Müslüman ve akraba toplukları içinde Türkçe öğrenme isteğine yönelik programların yapılması (özellikle Arnavut, Boşnak ve Pomaklar için) gerekmektedir.
3. TV yayınlarında, bölgeye yönelik yapımlarda birlik ve bütünlüğe dikkat edilmesi uygun olacaktır. Konunun hassasiyetinin ve bölge insanının psikolojisinin iyi bilinmesi ve dikkat edilmesi önemlidir. Özellikle son zamanlarda, Türk-Arnavut, Türk-Pomak, Türk-Boşnak v.s. ayrımcılığının körüklendiği Balkan coğrafyasında, TRT'nin yayınlarının bütünleştirici olması hassasiyetini güderken soydaşlara yönelik içeriklerin daha ağırlıkta olması önem arz etmektedir. Balkanlar'da yaşayan akraba topluluklarına örnek olması için Türkiye'de yaşayan Arnavut, Boşnak, Pomakların birlik, beraberlik ve dayanışma içinde bir üst "Türk" kimliği ile nasıl yaşadıklarını yansıtan programların yapılması örnek olacaktır. TV yapımlarında dikkat edilmesi gereken hususların başında Balkanlar'da yaşayan Türklerin ve Müslümanların bir bütünün parçaları olduklarının hissettirilmesi gerekmektedir.

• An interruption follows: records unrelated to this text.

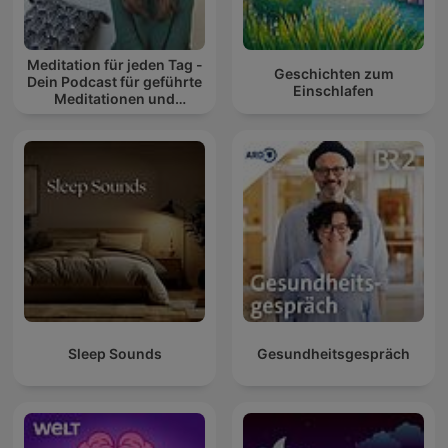
Meditation für jeden Tag -
Geschichten zum
Dein Podcast für geführte
Einschlafen
Meditationen und
Entspannung
Sleep Sounds
Gesundheitsgespräch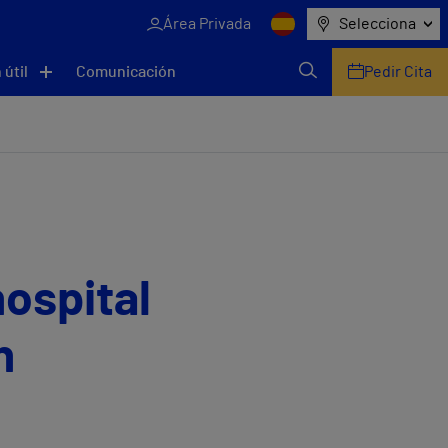
Área Privada
Selecciona
 útil
Comunicación
Pedir Cita
ospital
n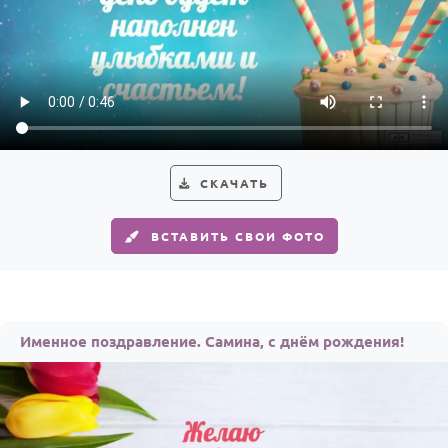
СКАЧАТЬ
ВСТАВИТЬ СВОИ ФОТО
Именное поздравление. Самина, с днём рождения!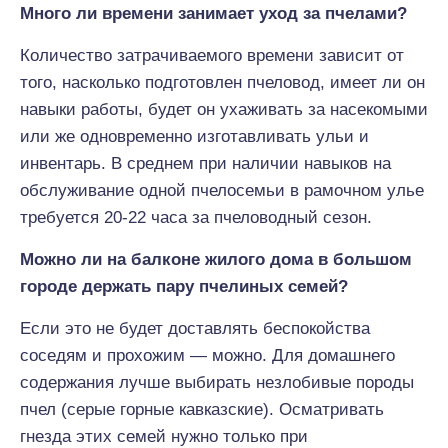
Много ли времени занимает уход за пчелами?
Количество затрачиваемого времени зависит от
того, насколько подготовлен пчеловод, имеет ли он
навыки работы, будет он ухаживать за насекомыми
или же одновременно изготавливать ульи и
инвентарь. В среднем при наличии навыков на
обслуживание одной пчелосемьи в рамочном улье
требуется 20-22 часа за пчеловодный сезон.
Можно ли на балконе жилого дома в большом
городе держать пару пчелиных семей?
Если это не будет доставлять беспокойства
соседям и прохожим — можно. Для домашнего
содержания лучше выбирать незлобивые породы
пчел (серые горные кавказские). Осматривать
гнезда этих семей нужно только при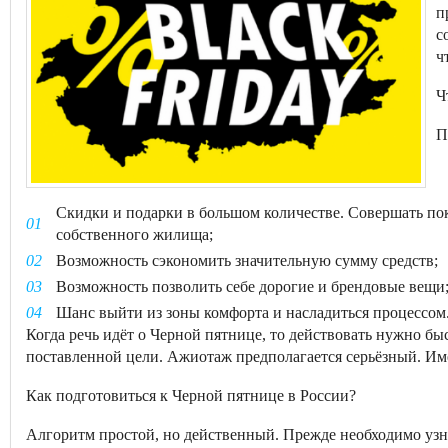
п
с
ч
Ч
П
Скидки и подарки в большом количестве. Совершать по
собственного жилища;
Возможность сэкономить значительную сумму средств;
Возможность позволить себе дорогие и брендовые вещи
Шанс выйти из зоны комфорта и насладиться процессом
Когда речь идёт о Черной пятнице, то действовать нужно быс
поставленной цели. Ажиотаж предполагается серьёзный. Им
Как подготовиться к Черной пятнице в России?
Алгоритм простой, но действенный. Прежде необходимо узна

Bölge insanı başta TRT olmak üzere diğer TV yayınları sayesinde diğer Balkan ülkelerinde de kendisi gibi Türkçe konuşan, Müslüman insanların olduğunu fark etmiş, aynı kültürün bir parçası olduğunu görmüştür.

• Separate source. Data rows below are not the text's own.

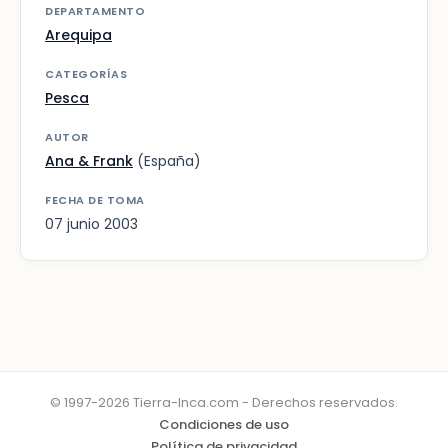
DEPARTAMENTO
Arequipa
CATEGORÍAS
Pesca
AUTOR
Ana & Frank
(España)
FECHA DE TOMA
07 junio 2003
© 1997-2026 Tierra-Inca.com - Derechos reservados.
Condiciones de uso
Política de privacidad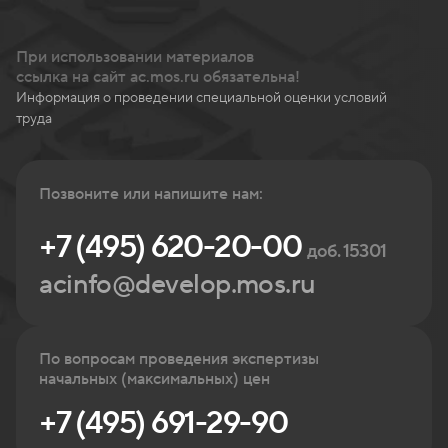
При использовании материалов
ссылка на сайт ac.mos.ru обязательна!
Информация о проведении специальной оценки условий
труда
Позвоните или напишите нам:
+7 (495) 620-20-00
доб. 15301
acinfo@develop.mos.ru
По вопросам проведения экспертизы
начальных (максимальных) цен
+7 (495) 691-29-90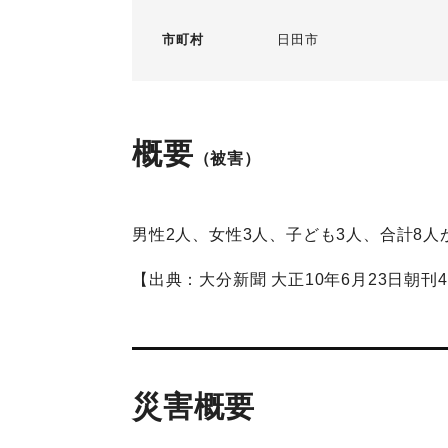
市町村
日田市
概要
（被害）
男性2人、女性3人、子ども3人、合計8人
【出典：大分新聞 大正10年6月23日朝刊
災害概要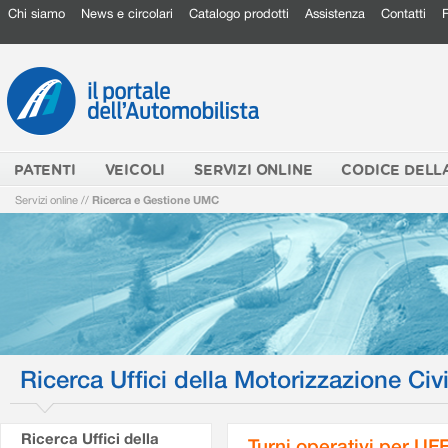
Chi siamo
News e circolari
Catalogo prodotti
Assistenza
Contatti
PATENTI
VEICOLI
SERVIZI ONLINE
CODICE DELL
Servizi online
//
Ricerca e Gestione UMC
Ricerca Uffici della Motorizzazione Civi
Ricerca Uffici della
Turni operativi per U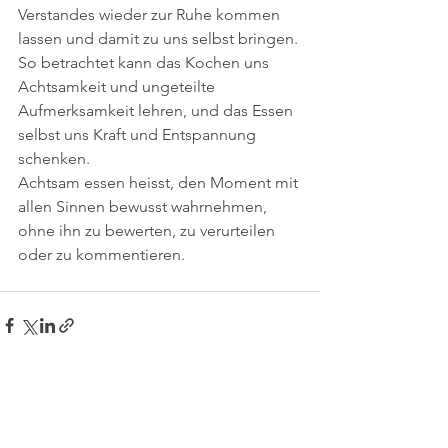
Verstandes wieder zur Ruhe kommen 
lassen und damit zu uns selbst bringen. 
So betrachtet kann das Kochen uns 
Achtsamkeit und ungeteilte 
Aufmerksamkeit lehren, und das Essen 
selbst uns Kraft und Entspannung 
schenken.
Achtsam essen heisst, den Moment mit 
allen Sinnen bewusst wahrnehmen, 
ohne ihn zu bewerten, zu verurteilen 
oder zu kommentieren.
Alle ansehen
Aktuelle Beiträge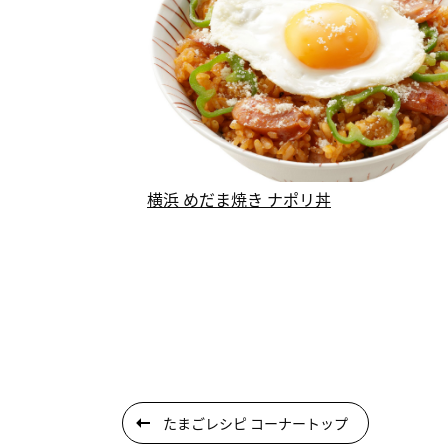
横浜 めだま焼き ナポリ丼
たまごレシピ コーナートップ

O bölge insanını bir araya getiren ve yerinde (aynı şehirde, aynı bölgede) programların düzenlenmesi.
4. TRT yayınlarında Balkanlar'daki Türklerin kültürel ve sosyal faaliyetlerine daha geniş yer verilmesi, özel günlerinin o bölge insanın da katılımı ile aktarılması uygun olacaktır.
5. Sadece TRT Çocuk bile hazırlanan özel programlarla, oralarda yetişen Türk çocuklarına, kendi dilini ve değerlerini öğrenmesi yönünden çok şey katabilir. Özetle TRT Bulgaristan'daki Türk çocuklarının yetişmesinde, yetişkinlerin de Türkiye hakkında sağlıklı bilgi edinmesinde ve kendi değerleriyle buluşmasında etkilidir.'
6. Balkanlar'da bölgesel Türkçe TV ve radyo kanallarının kurulmasına destek sağlanmalıdır. Bu kanalların basılı yayın organlarının oluşmasına da destek verilmelidir. Bu konuda, azınlık Türk Kültür Dernekleri öncülük yapabilir. Teknik donanım ve yetişmiş eleman konusunda TRT diğer kurumlar (örneğin TİKA v.s.) ile ortak hareketle bu projelerin gerçekleşmesini sağlayabilir. Kalıcı olması, o bölge insanını işin içine çekecek, sorumluluğunu ve özgüvenini artıracak TV ve radyo kanallarının kurulması en önemli hedef olmalıdır. Balkanlar'da etkin olabilmemiz ve soydaşlarımıza sahip çıkmak için "balık yemeyi değil de balık tutmayı öğretmek" ana hedef olmalıdır.'
TRT Balkan'ın Bursa'da kurulması gerçekleşirse ciddi bir başarıya imza atılmış olacak.